**Task to carry out**
From the entries that follow, extract each line holding the string "lượng".

**Exercise data**
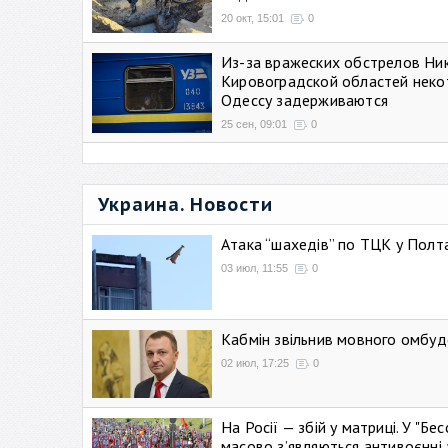
20 окт, 15:01
0
Из-за вражеских обстрелов Ни
Кировоградской областей неко
Одессу задерживаются
25 сен, 09:01
0
Украина. Новости
Атака “шахедів” по ТЦК у Полтав
03 июл, 11:55
0
Кабмін звільнив мовного омбуд
02 июл, 17:25
0
На Росії — збій у матриці. У "Б
масово зʼявляються антивоєнні 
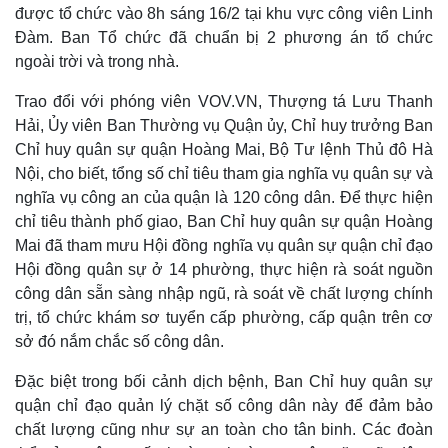
được tổ chức vào 8h sáng 16/2 tại khu vực công viên Linh
Đàm. Ban Tổ chức đã chuẩn bị 2 phương án tổ chức
ngoài trời và trong nhà.
Trao đổi với phóng viên VOV.VN, Thượng tá Lưu Thanh
Hải, Ủy viên Ban Thường vụ Quận ủy, Chỉ huy trưởng Ban
Chỉ huy quân sự quận Hoàng Mai, Bộ Tư lệnh Thủ đô Hà
Nội, cho biết, tổng số chỉ tiêu tham gia nghĩa vụ quân sự và
nghĩa vụ công an của quận là 120 công dân. Để thực hiện
chỉ tiêu thành phố giao, Ban Chỉ huy quân sự quận Hoàng
Mai đã tham mưu Hội đồng nghĩa vụ quân sự quận chỉ đạo
Hội đồng quân sự ở 14 phường, thực hiện rà soát nguồn
công dân sẵn sàng nhập ngũ, rà soát về chất lượng chính
trị, tổ chức khám sơ tuyển cấp phường, cấp quận trên cơ
sở đó nắm chắc số công dân.
Đặc biệt trong bối cảnh dịch bệnh, Ban Chỉ huy quân sự
quận chỉ đạo quản lý chặt số công dân này để đảm bảo
chất lượng cũng như sự an toàn cho tân binh. Các đoàn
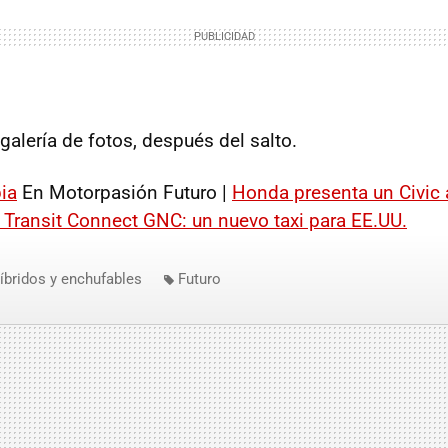
galería de fotos, después del salto.
ia
En Motorpasión Futuro |
Honda presenta un Civic 
 Transit Connect GNC: un nuevo taxi para EE.UU.
íbridos y enchufables
Futuro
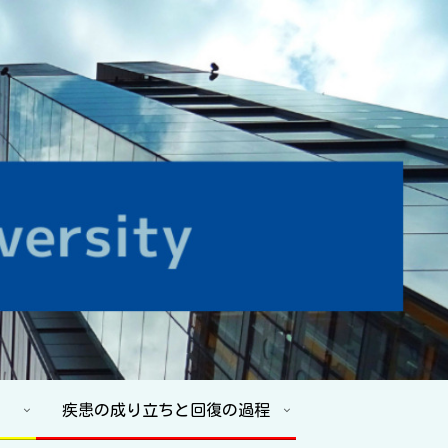
疾患の成り立ちと回復の過程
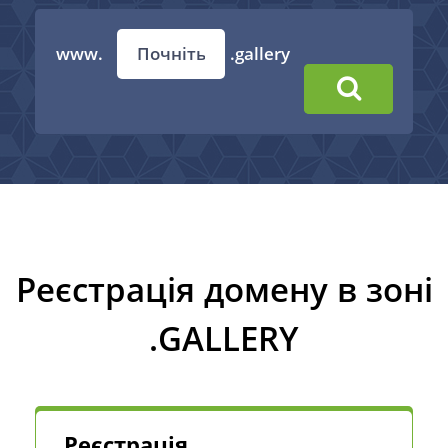
www.
.gallery
Реєстрація домену в зоні
.GALLERY
Реєстрація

**Written solution**
công dân sẵn sàng nhập ngũ, rà soát về chất lượng chính
chất lượng cũng như sự an toàn cho tân binh. Các đoàn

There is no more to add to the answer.